CAUTION: We do not advise visiting the links revealed in these scam emails because it is possible that some of these websites might cause a computer infection.
1. Example #1: Dear U.S. Citizen
American Airlines Advantage Program – Download Attached Form
Downloading an attachment* is one of the most risky behaviors. The victim is likely installing malware onto his/her computer. We have heard from victims who happened to have a flight booked with the airline being represented in the scam, and therefore, clicked the link.
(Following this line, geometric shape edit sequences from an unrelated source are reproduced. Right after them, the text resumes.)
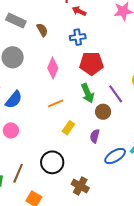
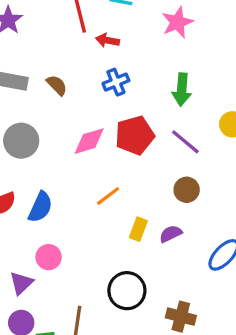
red pentagon: (91, 63) -> (135, 135), moved
pink diamond: (53, 68) -> (89, 141), turned 65
green arrow: (88, 93) -> (182, 90), moved, turned 42
purple line: (116, 94) -> (185, 142), moved
purple semicircle: (95, 136) -> (171, 234), moved, turned 64

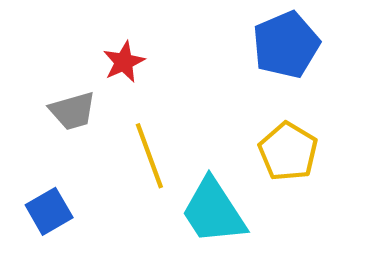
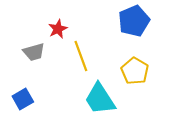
yellow line: (149, 156) -> (81, 56), moved

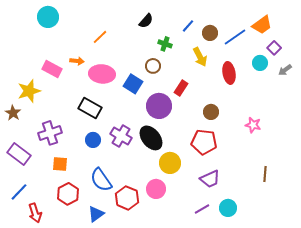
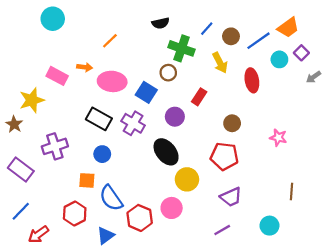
black semicircle: (146, 21) -> (161, 23), turned 35
green cross: (165, 44) -> (181, 48), size x1.6
cyan circle: (260, 63) -> (279, 59), moved
purple circle: (159, 106) -> (175, 117), size x0.7
purple cross: (121, 136) -> (133, 123), moved
orange square: (60, 164) -> (87, 180), moved
cyan circle: (228, 208) -> (269, 226), moved
red arrow: (35, 213) -> (38, 234), turned 72

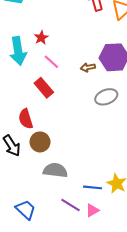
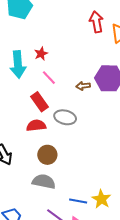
gray ellipse: (106, 97) -> (65, 117), moved, turned 30
red semicircle: (26, 119) -> (36, 126), moved, turned 96
brown circle: (40, 142) -> (47, 155), moved

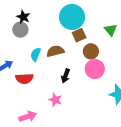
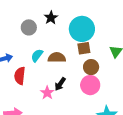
black star: (23, 17) -> (51, 18), moved
red semicircle: (24, 79) -> (20, 76), turned 84
pink star: (55, 100) -> (47, 93), moved

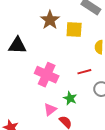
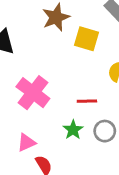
green star: (70, 98) -> (73, 130), moved

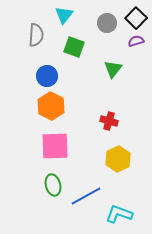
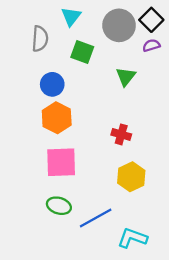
gray circle: (107, 23) -> (119, 25), size x1.5
green ellipse: (53, 185) -> (59, 206), turned -60

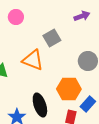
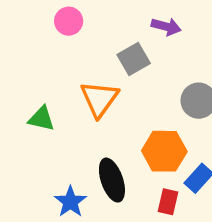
purple arrow: (82, 16) -> (166, 27), moved, turned 35
orange triangle: (33, 60) -> (99, 99), turned 45

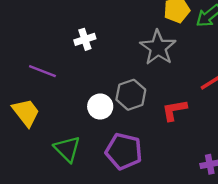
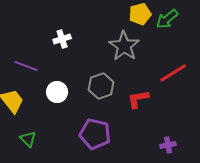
white circle: (100, 107) -> (57, 92), moved
green triangle: (67, 149) -> (28, 139), moved, size x0.7

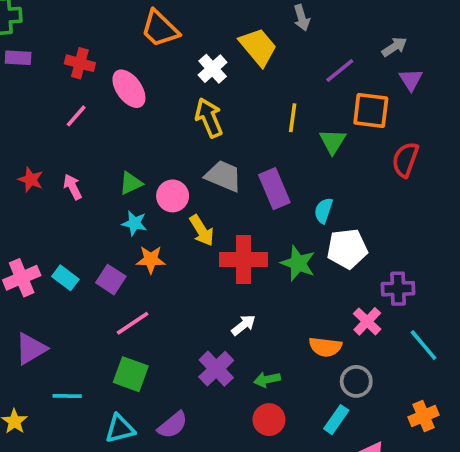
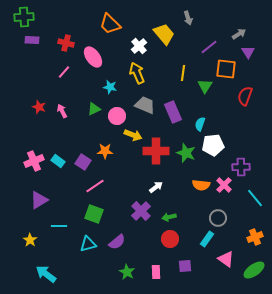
cyan star: (134, 223) -> (110, 87), moved
yellow arrow: (202, 230) -> (133, 135), turned -36
orange semicircle: (325, 347) -> (201, 185), moved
If you are ever in doubt about the authenticity of the email or what is being requested, call the airline before clicking on anything.
[*Read: Dangerous Email Attachments and How to Avoid Them from MicroTechnology Soutions.]
2. Example #2: American Airlines – Preferred Seat Purchase
All links point to “kabeya.cc” “.cc” is the 2-letter country code for the Cocos Islands, a territory of Australia in the Indian Ocean. A WHOIS look-up of kabeya.cc shows that it is registered to a company in Japan.
3. Example #3: American Airlines Preferred Seat Purchase
All links point to “sklep.bimetex.pl” “.pl” is the 2-letter country code for Poland. Bimetex.pl appears to be a legitimate manufacturer in Poland. The Bimetex web server was most likely hacked by the scammers.